In this notebook, we will gather all the OASIS-2 data .
The code in this notebook will uncompress the tar.gz files and drop the uncompressed folders into scratch folders.
It will also clean up any tar.gz files since they are no longer needed once the uncompressed files are available. 

In [1]:
# Import standard Python distribution libraries
import tarfile
import os
import re
import subprocess
import pickle

# Additional libraries 
import pandas as pd
from tqdm import tqdm

### Download each of the OASIS-2 tar.gz files 
This is data provided directly from the OASIS-2 website as part of instructions stated in [this link](https://www.oasis-brains.org/#data). Once there, navigate to 'OASIS-2' and the 'Downlaod instructions' references the links being used below.

In [2]:
# Define base path where files will be stored.
# This is unpacked from the pickle file created in Step 0.
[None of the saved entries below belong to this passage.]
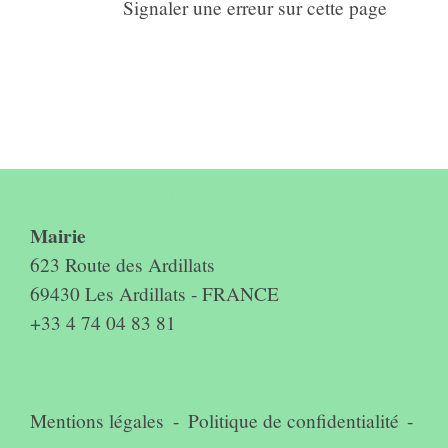
Signaler une erreur sur cette page
Contact & horaires du secrétariat
Mairie
623 Route des Ardillats
69430 Les Ardillats - FRANCE
+33 4 74 04 83 81
Mentions légales
-
Politique de confidentialité
-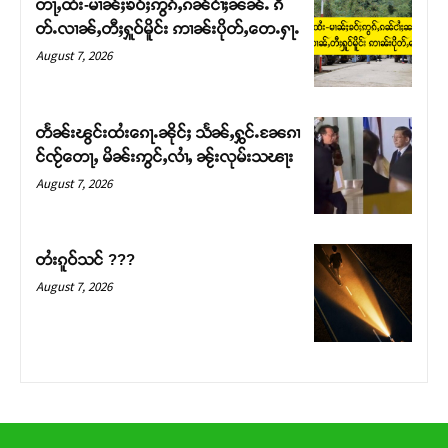
တႃႇထႆး-မၢၼ်ႈၶဝ်ႈဢွၵ်ႇၵၼ်ငၢႆႈၼၼ်ႉ ၵဵ
တ်ႇ တူဝ်ႈလုမ်ႈၾႃႉၼၼ်ႉ ၶဝ်ႈႁူမ်ႈၵမ်ႉထႅမ် ၸုမ်းၶၢ
တ်ႉလၢၼ်ႇတီႈႁူဝ်မိူင်း ဢၢၼ်းပိုတ်ႇတေႉႁႃႉ
ဝ်ႇၽူႈတွႆႇႁွၵ်ႈ လႆႈယူႇၶႃႈဢေႃႈ။
August 7, 2026
Donate Now
တႅၼ်းၽွင်းထႆးၵေႃႉၼိုင်ႈ သႅၼ်ႇႁွင်ႉၼႄၵၢ
င်ၸႂ်တေႃႇ မိၼ်းဢွင်ႇလၢႆႇ ၼႂ်းလုမ်းသၽႃး
August 7, 2026
တႆးၵူဝ်သင် ???
August 7, 2026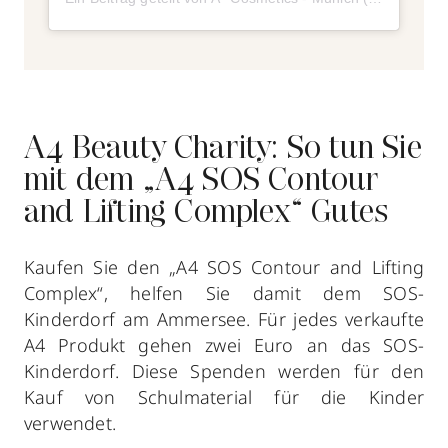
A4 Beauty Charity: So tun Sie
mit dem „A4 SOS Contour
and Lifting Complex“ Gutes
Kaufen Sie den „A4 SOS Contour and Lifting
Complex“, helfen Sie damit dem SOS-
Kinderdorf am Ammersee. Für jedes verkaufte
A4 Produkt gehen zwei Euro an das SOS-
Kinderdorf. Diese Spenden werden für den
Kauf von Schulmaterial für die Kinder
verwendet.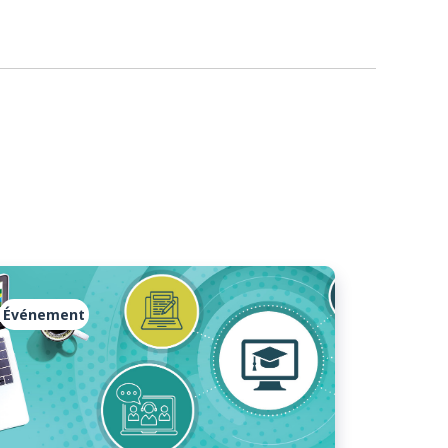
Événement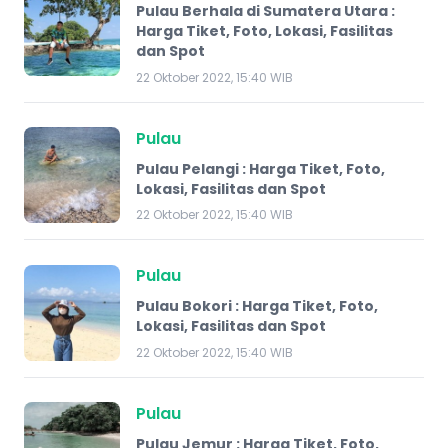
Pulau Berhala di Sumatera Utara :
Harga Tiket, Foto, Lokasi, Fasilitas
dan Spot
22 Oktober 2022, 15:40 WIB
Pulau
Pulau Pelangi : Harga Tiket, Foto,
Lokasi, Fasilitas dan Spot
22 Oktober 2022, 15:40 WIB
Pulau
Pulau Bokori : Harga Tiket, Foto,
Lokasi, Fasilitas dan Spot
22 Oktober 2022, 15:40 WIB
Pulau
Pulau Jemur : Harga Tiket, Foto,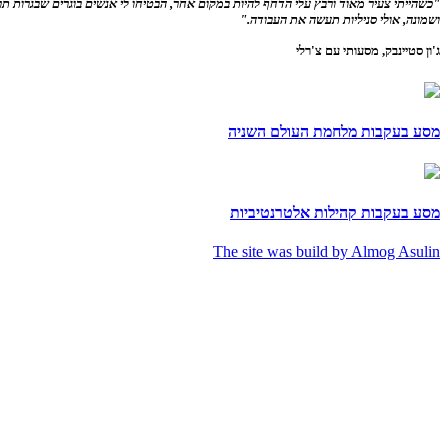
"כשהייתי צעיר מאוד ורבץ עלי הדחף להיות במקום אחר, הבטיחו לי אנשים בוגרים שבגרות תרפ
ושמונה, אולי סניליות תעשה את העבודה."
ג'ון סטיינבק, מסעותי עם צ'רלי
מסע בעקבות מלחמת העולם השניה
מסע בעקבות קהילות אלטרנטיביות
The site was build by Almog Asulin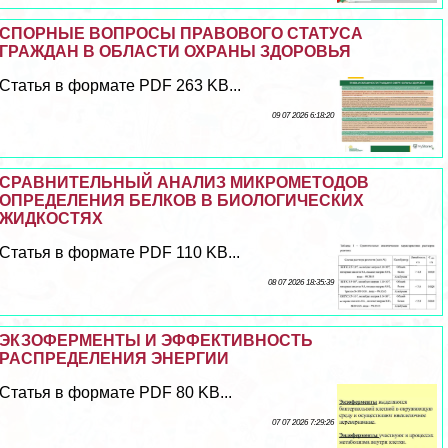
СПОРНЫЕ ВОПРОСЫ ПРАВОВОГО СТАТУСА
ГРАЖДАН В ОБЛАСТИ ОХРАНЫ ЗДОРОВЬЯ
Статья в формате PDF 263 KB...
09 07 2026 6:18:20
СРАВНИТЕЛЬНЫЙ АНАЛИЗ МИКРОМЕТОДОВ
ОПРЕДЕЛЕНИЯ БЕЛКОВ В БИОЛОГИЧЕСКИХ
ЖИДКОСТЯХ
Статья в формате PDF 110 KB...
08 07 2026 18:35:39
ЭКЗОФЕРМЕНТЫ И ЭФФЕКТИВНОСТЬ
РАСПРЕДЕЛЕНИЯ ЭНЕРГИИ
Статья в формате PDF 80 KB...
07 07 2026 7:29:26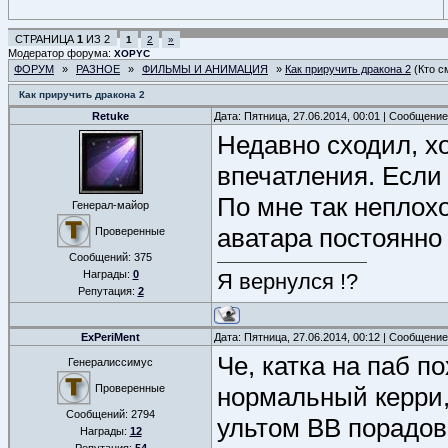
СТРАНИЦА
1
ИЗ
2
1
2
»
Модератор форума:
XOPYC
ФОРУМ
»
РАЗНОЕ
»
ФИЛЬМЫ И АНИМАЦИЯ
»
Как приручить дракона 2
(Кто с
Как приручить дракона 2
Retuke
Дата: Пятница, 27.06.2014, 00:01 | Сообщени
Недавно сходил, хо
впечатления. Если
По мне так неплох
Генерал-майор
аватара постоянн
Проверенные
Сообщений:
375
Награды:
0
Я вернулся !?
Репутация:
2
ExPeriMent
Дата: Пятница, 27.06.2014, 00:12 | Сообщени
Че, катка на паб п
Генералиссимус
Проверенные
нормальный керри,
Сообщений:
2794
ультом ВВ порадова
Награды:
12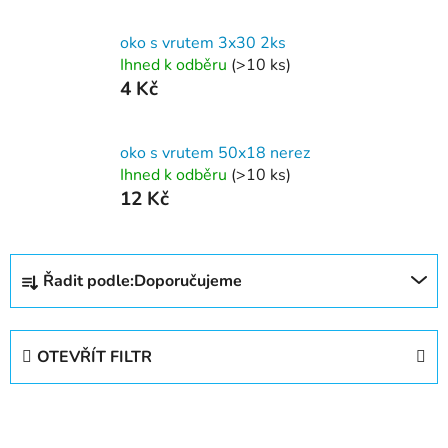
oko s vrutem 3x30 2ks
Ihned k odběru
(>10 ks)
4 Kč
oko s vrutem 50x18 nerez
Ihned k odběru
(>10 ks)
12 Kč
Ř
Řadit podle:
Doporučujeme
a
z
e
OTEVŘÍT FILTR
n
í
V
p
ý
r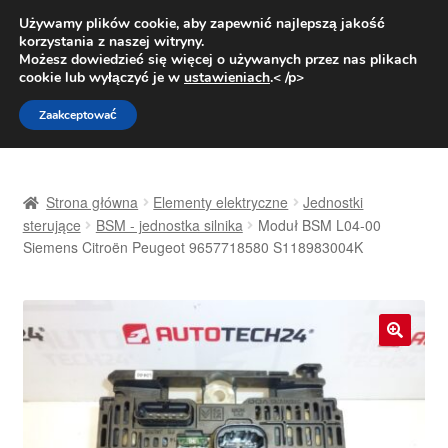
DOSTAWA od 31 zł
Używamy plików cookie, aby zapewnić najlepszą jakość
korzystania z naszej witryny.
Pn.-pt. 9:00-16:00
800 003 167
Możesz dowiedzieć się więcej o używanych przez nas plikach
cookie lub wyłączyć je w
ustawieniach
.< /p>
Przejdź
Przejdź
Menu
Zaakceptować
do
do
nawigacji
treści
Strona główna
Strona główna
Elementy elektryczne
Jednostki
Dostawa
sterujące
BSM - jednostka silnika
Moduł BSM L04-00
Siemens Citroën Peugeot 9657718580 S118983004K
Dostawa na cały świat
Kontakt
🔍
Moje konto
O nas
with open('pickledHomeScratchShared.pickle', "rb") as f:
    baseHomePath,baseScratchPath,baseSharedPath = pickle.load(f)

In [3]:
#Create the tar_gz_files if it does not exist
if not os.path.exists("{}/data/tar_gz_files".format(baseScratchPath)):
    print('tar_gz_files does not exist.Creating directory...')
    subprocess.run(["mkdir", "-p", "{}/data/tar_gz_files".format(baseScratchPath)]) 

In [4]:
# Function to find all tar.gz files in a directory and then uncompress them to another directory.
"""
# Old code below just for reference before testing new code
def uncompressTar(datadir):
    for root, dirs, files in os.walk(datadir):
        for file in files:
            if re.match("^.+tar\.gz$",file):
                fullFilePath = root+'/'+ file # Get full file path
                uncompressedDirPath = re.sub("\.tar\.gz$", "", datadir + '/' + file)
                if os.path.isdir(uncompressedDirPath): # if file exists, do not try and uncompress and simply warn user
                    print("The folder {} exists. Hence skipping uncompressing".format(uncompressedDirPath))
                else:
                    print("The folder does not exist. Proceeding with uncompressing")
                    tar = tarfile.open(fullFilePath, 'r:gz')
                    tar.extractall(datadir)
                    tar.close()          
                    
# Run function to uncompress tar.gz files
uncompressTar("/home/anilcm/milestone_II_project/data")
"""

# Function to find all tar.gz files in a directory and then uncompress them to another directory.
def uncompressTar(datadir):
    baseDirs = list()
    for root, dirs, files in os.walk(datadir):
        for file in files:
            if re.match("^.+tar\.gz$",file):
                fullFilePath = root+'/'+ file # Get full file path
                tar = tarfile.open(fullFilePath, 'r:gz')
                members = tar.getmembers() # Get a list of all the 'members' in the archive
                baseDir = os.path.commonprefix([m.name for m in members]) # Get the base directory by finding the common prefix of all members' names
                baseDir = baseDir.rstrip("/") # Remove trailing slashes from the base directory
                baseDirs.append(baseDir)
                uncompressedDirPath = datadir + '/' + baseDir
                if os.path.isdir(uncompressedDirPath): # if folder exists, do not try and uncompress and simply warn user
                    print("The folder {} exists. Hence skipping uncompressing".format(uncompressedDirPath))
                    tar.close()
                else:
                    print("The folder does not exist. Proceeding with uncompressing")
                    tar.extractall(datadir)
                    tar.close()   
    return baseDirs

### Download all the OASIS-2 files and uncompress

In [None]:
# Download all tarfiles and uncompress them if needed
for tarFile in tqdm(['OAS2_RAW_PART1.tar.gz', 'OAS2_RAW_PART2.tar.gz']):
    # 1. Download tar.gz files (skip unless they already exist) and uncompress them
    if not os.path.exists("{}/data/tar_gz_files/{}".format(baseScratchPath,tarFile)):
        url = "https://download.nrg.wustl.edu/data/{}".format(tarFile);
        saveFilePath = "{}/data/tar_gz_files/{}".format(baseScratchPath,tarFile);
        result = subprocess.run(["wget", "-O", saveFilePath, url]);
    baseDirs = uncompressTar("{}/data".format(baseScratchPath)) # Function returns base directories where uncompressed files will save to
    # 2. Remove the tar.gz file to clean up space before next file is downloaded
    if os.path.exists("{}/data/tar_gz_files/{}".format(baseScratchPath,tarFile)):
        subprocess.run(["rm", "-rf", "{}/data/tar_gz_files/{}".format(baseScratchPath,tarFile)])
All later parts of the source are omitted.